Western Australia’s peak civil construction industry body has urged the State Government to shelve its WA Best Practice Industry Conditions (BPIC) policy rather than risk handing the CFMEU huge power on major infrastructure projects.
The Civil Contractors Federation WA (CCF WA) says the CFMEU WA branch may not be crooked and corrupt but it certainly can't be trusted with the excessive power being handed to it by WA BPIC.
CCF WA CEO Andy Graham said WA BPIC stipulated mandatory pay and conditions on infrastructure projects, and did not even go close to meeting the "genuine agreement" test for major project agreements laid down by Federal Workplace Relations Minister Tony Burke this week.
"If BPIC didn't pass the sniff test last week, it's well and truly on the nose this week," Mr Graham said. "Minister Burke's investigators need to take a close look at this arrangement.
“Contractors and subcontractors on the Tonkin Highway Extension project have no choice but to comply with WA BPIC – they were not even consulted, let alone reached genuine agreement.
“Clearly though, the CFMEU was consulted, because the WA BPIC document is effectively a CFMEU pattern employment agreement.
"Mandating BPIC on the Tonkin Highway Extension is the first step to all government projects being 100 per cent union sites, no ticket no start, like we see on high rise building sites in the city, where as long as you join the union you're safe.
"We don't want that toxic culture in our sector.

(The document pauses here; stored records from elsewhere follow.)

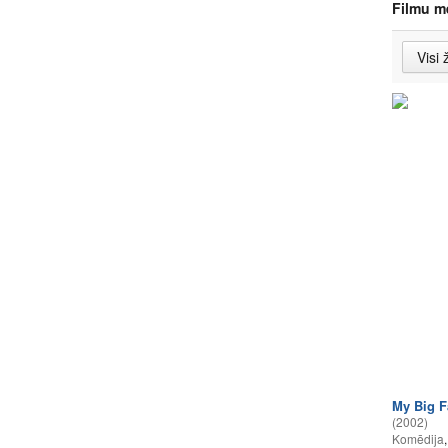
Filmu m
My Big F
(2002)
Komēdija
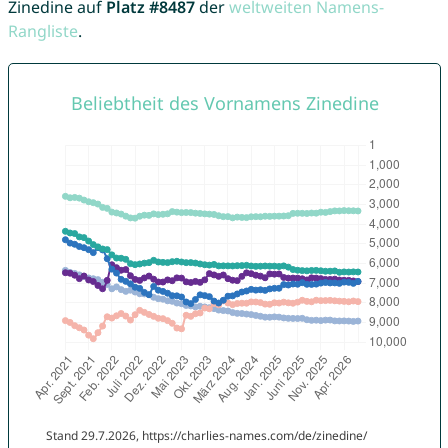
Zinedine auf
Platz #8487
der
weltweiten Namens-
Rangliste
.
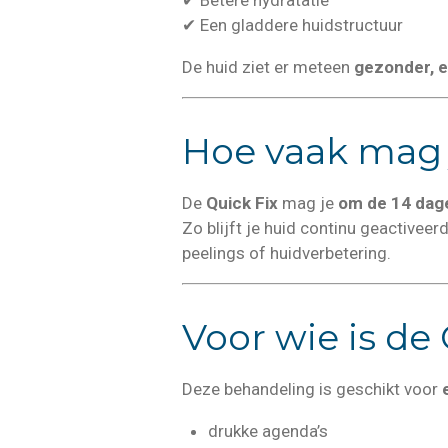
✔ Betere hydratatie
✔ Een gladdere huidstructuur
De huid ziet er meteen
gezonder, e
Hoe vaak mag 
De
Quick Fix
mag je
om de 14 dag
Zo blijft je huid continu geactivee
peelings of huidverbetering.
Voor wie is de
Deze behandeling is geschikt voor
drukke agenda’s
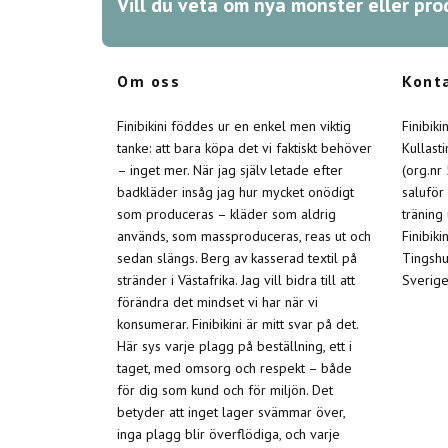
Vill du veta om nya mönster eller pro
Om oss
Kont
Finibikini föddes ur en enkel men viktig
Finibik
tanke: att bara köpa det vi faktiskt behöver
Kullast
– inget mer. När jag själv letade efter
(org.nr
badkläder insåg jag hur mycket onödigt
saluför
som produceras – kläder som aldrig
träning
används, som massproduceras, reas ut och
Finibiki
sedan slängs. Berg av kasserad textil på
Tingshu
stränder i Västafrika. Jag vill bidra till att
Sverige
förändra det mindset vi har när vi
konsumerar. Finibikini är mitt svar på det.
Här sys varje plagg på beställning, ett i
taget, med omsorg och respekt – både
för dig som kund och för miljön. Det
betyder att inget lager svämmar över,
inga plagg blir överflödiga, och varje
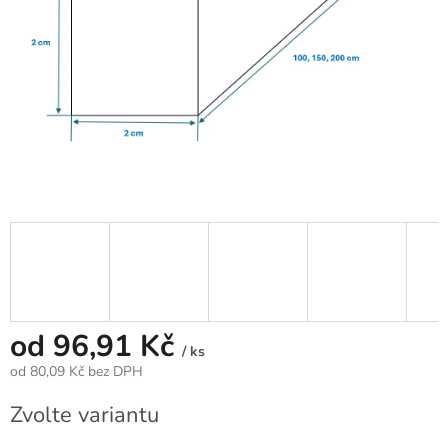
od
96,91 Kč
/ ks
od
80,09 Kč
bez DPH
Měrná
Zvolte variantu
cena:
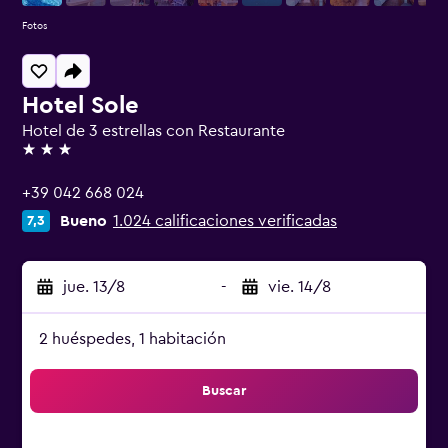
Fotos
Hotel Sole
Hotel de 3 estrellas con Restaurante
3 estrellas
+39 042 668 024
Bueno
1.024 calificaciones verificadas
7,3
jue. 13/8
-
vie. 14/8
2 huéspedes, 1 habitación
Buscar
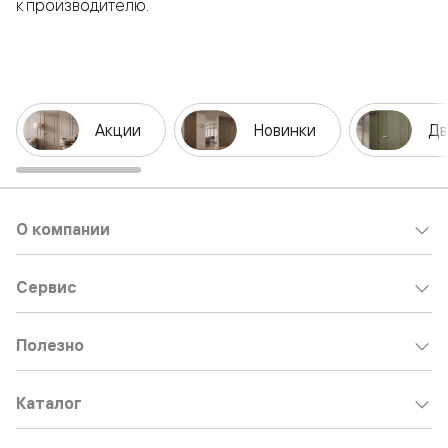
к производителю.
Акции
Новинки
Дв
О компании
Сервис
Полезно
Каталог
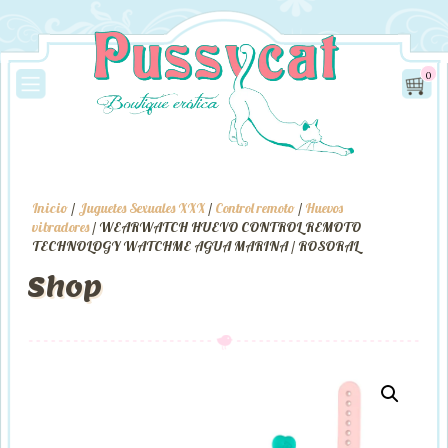
0
Inicio
/
Juguetes Sexuales XXX
/
Control remoto
/
Huevos
vibradores
/ WEARWATCH HUEVO CONTROL REMOTO
TECHNOLOGY WATCHME AGUA MARINA / ROSORAL
Shop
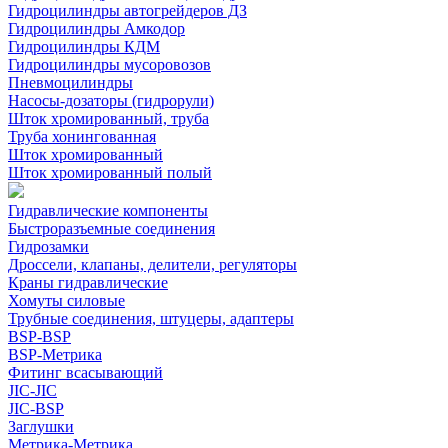
Гидроцилиндры автогрейдеров ДЗ
Гидроцилиндры Амкодор
Гидроцилиндры КДМ
Гидроцилиндры мусоровозов
Пневмоцилиндры
Насосы-дозаторы (гидрорули)
Шток хромированный, труба
Труба хонингованная
Шток хромированный
Шток хромированный полый
Гидравлические компоненты
Быстроразъемные соединения
Гидрозамки
Дроссели, клапаны, делители, регуляторы
Краны гидравлические
Хомуты силовые
Трубные соединения, штуцеры, адаптеры
BSP-BSP
BSP-Метрика
Фитинг всасывающий
JIC-JIC
JIC-BSP
Заглушки
Метрика-Метрика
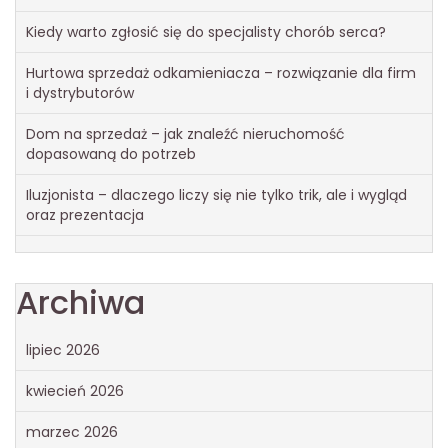
Kiedy warto zgłosić się do specjalisty chorób serca?
Hurtowa sprzedaż odkamieniacza – rozwiązanie dla firm
i dystrybutorów
Dom na sprzedaż – jak znaleźć nieruchomość
dopasowaną do potrzeb
Iluzjonista – dlaczego liczy się nie tylko trik, ale i wygląd
oraz prezentacja
Archiwa
lipiec 2026
kwiecień 2026
marzec 2026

Companies and employees are of course always welcome to work with the union, but it should be their choice, not a government policy.
“CCF WA believes no government should be forcing law-abiding businesses, with existing Fair Work-endorsed enterprise agreements in place, to tear those agreements up and comply with a set of union-dictated terms and rates.
Mr Graham said the WA BPIC agreement gave the CFMEU excessive rights to interfere in business operations and included onerous consultation requirements which far exceeded those in the Fair Work Act.
“One BPIC clause requires businesses to give the CFMEU detailed advice at least 28 days before engaging any company to do any work, whether or not this will have any effect at all on employees. It’s not clear why the union needs all that information, nor what it will do with the information.
"That's just one example -- the CFMEU's fingerprints are all over BPIC."
Mr Graham said CCF WA freely acknowledged the CFMEU WA was better behaved than other states. "But they're still the CFMEU -- they still have a long history of using threats and intimidation to get their way. Their slogan is ‘whatever it takes’, and everyone in the industry knows that's a motto that some of their organisers still proudly live by.
“That's why there has to be a balance. But WA BPIC tips the scales way too far.
“We don’t even have to imagine what our project sites might look like when BPIC gives the CFMEU free rein to do 'whatever it takes' in WA. Just look over east at what’s happening in Queensland and Victoria under similar so-called best practice union-friendly policies.
“Construction costs have shot up and productivity has declined – why would we risk that in WA?
“Three years of BPIC in Queensland has emboldened the CFMEU to launch increasingly bitter and personal attacks on businesses and employees – why would we risk the psychosocial health of Western Australians?
“Weighing this all up, how can we even contemplate risking all of the destructive effects of BPIC – the added cost of infrastructure and housing, the inevitable industrial unrest and project delays, the stress on local businesses and workforces – just to satisfy a union’s expansion plans?”